(Stored items)
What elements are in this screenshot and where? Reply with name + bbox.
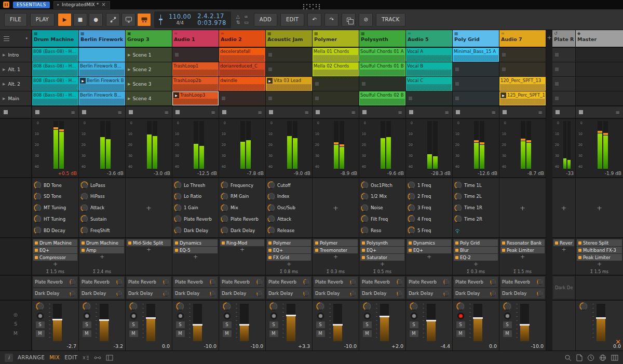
record-arm-button[interactable] — [84, 313, 90, 319]
lanes-icon[interactable]: ≡ — [398, 110, 402, 115]
empty-clip-slot[interactable] — [552, 48, 575, 62]
remote-knob[interactable] — [80, 204, 88, 212]
send-slot[interactable]: Plate Reverb — [454, 277, 498, 287]
clip-slot[interactable]: Soulful Chords 02 B — [359, 91, 405, 105]
position-display[interactable]: 2.4.2.17 — [197, 13, 226, 20]
device-chip[interactable]: EQ-5 — [173, 247, 218, 253]
device-enabled-dot[interactable] — [578, 256, 581, 259]
scene-play-icon[interactable]: ▶ — [3, 53, 5, 57]
tab-arrange[interactable]: ARRANGE — [18, 355, 45, 360]
lanes-icon[interactable]: ≡ — [71, 110, 75, 115]
track-header[interactable]: ↺ Plate Reverb — [552, 30, 575, 47]
send-knob[interactable] — [443, 290, 450, 296]
time-display[interactable]: 0:03.978 — [197, 20, 226, 26]
send-knob[interactable] — [303, 279, 309, 285]
clip-slot[interactable]: ▶TrashLoop3 — [172, 91, 219, 105]
fader-handle[interactable] — [286, 315, 296, 316]
lanes-icon[interactable]: ≡ — [616, 110, 620, 115]
device-chip[interactable]: Ring-Mod — [220, 239, 264, 246]
pan-knob[interactable] — [223, 302, 231, 311]
device-chip[interactable]: Reverb — [553, 239, 574, 246]
add-remote-page-button[interactable]: + — [597, 204, 602, 212]
remote-knob[interactable] — [361, 215, 369, 223]
device-enabled-dot[interactable] — [175, 241, 178, 245]
tab-edit[interactable]: EDIT — [64, 355, 77, 360]
device-chip[interactable]: Drum Machine — [33, 239, 77, 246]
send-knob[interactable] — [537, 279, 543, 285]
device-chip[interactable]: Mid-Side Split — [127, 239, 171, 246]
clip-slot[interactable]: Soulful Chords 01 B — [359, 62, 405, 76]
empty-clip-slot[interactable] — [172, 48, 219, 62]
loop-icon[interactable]: ∞ — [244, 14, 249, 19]
device-enabled-dot[interactable] — [362, 241, 365, 245]
track-header[interactable]: ▦ Drum Machine — [32, 30, 78, 47]
scene-launch-slot[interactable]: ▶Scene 1 — [126, 48, 172, 62]
fader-handle[interactable] — [520, 324, 530, 326]
close-panel-icon[interactable]: ✕ — [615, 339, 621, 345]
copy-button[interactable] — [342, 13, 356, 26]
punch-icon[interactable]: ▭ — [244, 20, 249, 25]
solo-button[interactable]: S — [269, 321, 278, 328]
solo-button[interactable]: S — [83, 321, 91, 328]
stop-clips-button[interactable] — [316, 110, 320, 114]
device-chip[interactable]: Peak Limiter — [500, 247, 545, 253]
remote-knob[interactable] — [361, 181, 369, 189]
device-enabled-dot[interactable] — [35, 249, 38, 252]
volume-fader[interactable] — [287, 304, 295, 341]
fader-handle[interactable] — [380, 316, 389, 317]
empty-clip-slot[interactable] — [313, 91, 359, 105]
add-remote-page-button[interactable]: + — [146, 204, 152, 212]
clip-slot[interactable]: 120_Perc_SPFT_13 — [499, 77, 546, 91]
fader-handle[interactable] — [52, 319, 62, 320]
send-knob[interactable] — [116, 279, 123, 285]
device-chip[interactable]: Multiband FX-3 — [577, 247, 622, 253]
add-device-button[interactable]: + — [553, 247, 574, 253]
volume-fader[interactable] — [520, 304, 529, 341]
lanes-icon[interactable]: ≡ — [118, 110, 122, 115]
track-header[interactable]: ▦ Polysynth — [359, 30, 405, 47]
pan-knob[interactable] — [503, 302, 511, 311]
stop-clips-button[interactable] — [129, 110, 133, 114]
empty-clip-slot[interactable] — [552, 91, 575, 105]
lanes-icon[interactable]: ≡ — [351, 110, 356, 115]
pan-knob[interactable] — [129, 302, 138, 311]
stop-clips-button[interactable] — [579, 110, 583, 114]
remote-knob[interactable] — [221, 181, 228, 189]
send-knob[interactable] — [163, 279, 169, 285]
device-chip[interactable]: Polysynth — [360, 239, 404, 246]
send-slot[interactable]: Plate Reverb — [267, 277, 311, 287]
lanes-icon[interactable]: ≡ — [258, 110, 262, 115]
device-enabled-dot[interactable] — [268, 256, 272, 259]
mute-button[interactable]: M — [83, 330, 91, 337]
device-enabled-dot[interactable] — [222, 241, 225, 245]
mute-button[interactable]: M — [269, 330, 278, 337]
redo-button[interactable]: ↷ — [324, 13, 338, 26]
clip-slot[interactable]: Soulful Chords 01 A — [359, 48, 405, 62]
record-arm-button[interactable] — [317, 313, 324, 319]
remote-knob[interactable] — [34, 215, 42, 223]
remote-knob[interactable] — [267, 181, 275, 189]
device-enabled-dot[interactable] — [455, 256, 458, 259]
device-enabled-dot[interactable] — [362, 249, 365, 252]
send-slot[interactable]: Plate Reverb — [500, 277, 545, 287]
add-device-button[interactable]: + — [500, 254, 545, 260]
fader-handle[interactable] — [426, 320, 436, 321]
pan-knob[interactable] — [363, 302, 371, 311]
remote-knob[interactable] — [174, 193, 182, 200]
remote-knob[interactable] — [174, 204, 182, 212]
file-button[interactable]: FILE — [4, 13, 27, 26]
add-device-button[interactable]: + — [577, 261, 622, 267]
remote-knob[interactable] — [454, 204, 462, 212]
device-enabled-dot[interactable] — [35, 256, 38, 259]
device-enabled-dot[interactable] — [128, 241, 131, 245]
clip-slot[interactable]: Mella 01 Chords — [313, 48, 359, 62]
clip-slot[interactable]: Mella 02 Chords — [313, 62, 359, 76]
send-slot[interactable]: Dark Delay — [500, 288, 545, 299]
pan-knob[interactable] — [316, 302, 324, 311]
device-chip[interactable]: Polymer — [314, 239, 358, 246]
mute-button[interactable]: M — [129, 330, 138, 337]
stop-clips-button[interactable] — [35, 110, 39, 114]
track-header[interactable]: ▣ Group 3 — [126, 30, 172, 47]
lanes-icon[interactable]: ≡ — [492, 110, 496, 115]
solo-button[interactable]: S — [36, 321, 45, 328]
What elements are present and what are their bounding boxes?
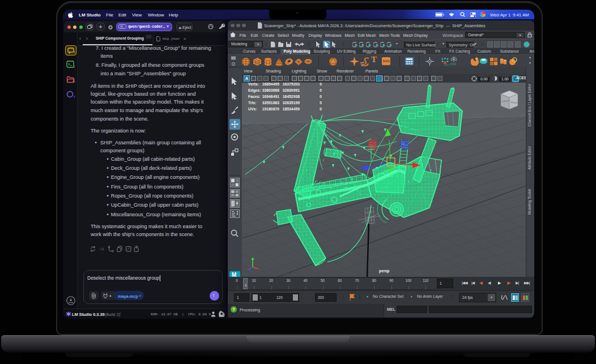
svg-text:0,0,0: 0,0,0 xyxy=(445,63,449,66)
svg-text:16854495: 16854495 xyxy=(262,83,279,86)
svg-text:Verts:: Verts: xyxy=(248,83,259,86)
svg-text:32830991: 32830991 xyxy=(283,88,300,92)
svg-text:0.0.0: 0.0.0 xyxy=(450,63,457,66)
svg-text:18534459: 18534459 xyxy=(283,107,300,111)
svg-text:0: 0 xyxy=(320,88,322,92)
svg-text:0: 0 xyxy=(320,101,322,105)
svg-text:16375203: 16375203 xyxy=(283,83,300,86)
svg-text:Faces:: Faces: xyxy=(248,95,261,99)
svg-text:33803668: 33803668 xyxy=(262,88,279,92)
svg-text:16946491: 16946491 xyxy=(262,95,279,99)
svg-text:33591863: 33591863 xyxy=(262,101,279,105)
svg-text:persp: persp xyxy=(379,269,390,273)
svg-text:0: 0 xyxy=(320,107,322,111)
svg-text:Edges:: Edges: xyxy=(248,88,261,93)
svg-text:Tris:: Tris: xyxy=(248,101,256,105)
svg-text:19180870: 19180870 xyxy=(262,107,279,111)
svg-text:UVs:: UVs: xyxy=(248,107,257,111)
svg-text:16452938: 16452938 xyxy=(283,95,300,99)
svg-text:32635199: 32635199 xyxy=(283,101,300,105)
svg-text:0: 0 xyxy=(320,83,322,86)
svg-text:0: 0 xyxy=(320,95,322,99)
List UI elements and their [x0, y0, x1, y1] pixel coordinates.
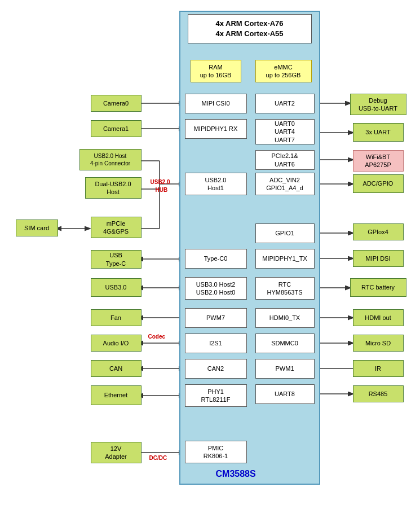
sdmmc0-box: SDMMC0 — [255, 334, 315, 353]
usb20host1-box: USB2.0 Host1 — [185, 173, 247, 195]
ram-label: RAM up to 16GB — [200, 63, 232, 80]
uart047-box: UART0 UART4 UART7 — [255, 119, 315, 144]
pwm7-box: PWM7 — [185, 308, 247, 328]
pwm1-box: PWM1 — [255, 359, 315, 379]
rs485-box: RS485 — [353, 385, 404, 402]
gpio1-box: GPIO1 — [255, 223, 315, 243]
usb20host4pin-box: USB2.0 Host 4-pin Connector — [79, 149, 142, 170]
phy1-box: PHY1 RTL8211F — [185, 384, 247, 407]
mipicsi0-box: MIPI CSI0 — [185, 94, 247, 113]
gpiox4-box: GPIox4 — [353, 223, 404, 240]
emmc-box: eMMC up to 256GB — [255, 60, 312, 82]
typec0-box: Type-C0 — [185, 249, 247, 269]
uart3x-box: 3x UART — [353, 123, 404, 142]
mipidphy1tx-box: MIPIDPHY1_TX — [255, 249, 315, 269]
cpu-label: 4x ARM Cortex-A76 4x ARM Cortex-A55 — [215, 19, 283, 39]
uart2-box: UART2 — [255, 94, 315, 113]
cm-label: CM3588S — [216, 469, 256, 479]
pcie21uart6-box: PCIe2.1& UART6 — [255, 150, 315, 170]
usb20-label: USB2.0 — [151, 179, 170, 185]
hdmiout-box: HDMI out — [353, 309, 404, 326]
hub-label: HUB — [156, 187, 168, 193]
ethernet-box: Ethernet — [91, 385, 142, 405]
ram-box: RAM up to 16GB — [191, 60, 241, 82]
pmic-box: PMIC RK806-1 — [185, 441, 247, 463]
usb30-box: USB3.0 — [91, 278, 142, 297]
simcard-box: SIM card — [16, 220, 58, 236]
hdmi0tx-box: HDMI0_TX — [255, 308, 315, 328]
adcgpio-box: ADC/GPIO — [353, 174, 404, 193]
camera1-box: Camera1 — [91, 120, 142, 137]
dualusb20host-box: Dual-USB2.0 Host — [85, 177, 142, 199]
adcvin2-box: ADC_VIN2 GPIO1_A4_d — [255, 173, 315, 195]
mipidsi-box: MIPI DSI — [353, 250, 404, 267]
microsd-box: Micro SD — [353, 335, 404, 352]
ir-box: IR — [353, 360, 404, 377]
rtc-box: RTC HYM8563TS — [255, 277, 315, 300]
block-diagram: 4x ARM Cortex-A76 4x ARM Cortex-A55 RAM … — [7, 6, 413, 503]
cpu-header: 4x ARM Cortex-A76 4x ARM Cortex-A55 — [188, 14, 312, 43]
dcdc-label: DC/DC — [149, 455, 167, 461]
usb3host2-box: USB3.0 Host2 USB2.0 Host0 — [185, 277, 247, 300]
camera0-box: Camera0 — [91, 95, 142, 112]
debuguart-box: Debug USB-to-UART — [350, 94, 406, 115]
adapter12v-box: 12V Adapter — [91, 442, 142, 463]
rtcbattery-box: RTC battery — [350, 278, 406, 297]
wifibt-box: WiFi&BT AP6275P — [353, 150, 404, 172]
codec-label: Codec — [148, 334, 166, 340]
audiio-box: Audio I/O — [91, 335, 142, 352]
uart8-box: UART8 — [255, 384, 315, 404]
i2s1-box: I2S1 — [185, 334, 247, 353]
emmc-label: eMMC up to 256GB — [266, 63, 301, 80]
fan-box: Fan — [91, 309, 142, 326]
usbtypec-box: USB Type-C — [91, 250, 142, 269]
mipidphy1rx-box: MIPIDPHY1 RX — [185, 119, 247, 139]
can2-box: CAN2 — [185, 359, 247, 379]
can-box: CAN — [91, 360, 142, 377]
mpcie-box: mPCIe 4G&GPS — [91, 217, 142, 238]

WORK TO BE COMPLETED
Your answer should be all lines from the data that contain "volume".

RESULT OF THE EXERCISE
volume-fader[interactable] — [287, 304, 295, 341]
volume-fader[interactable] — [520, 304, 529, 341]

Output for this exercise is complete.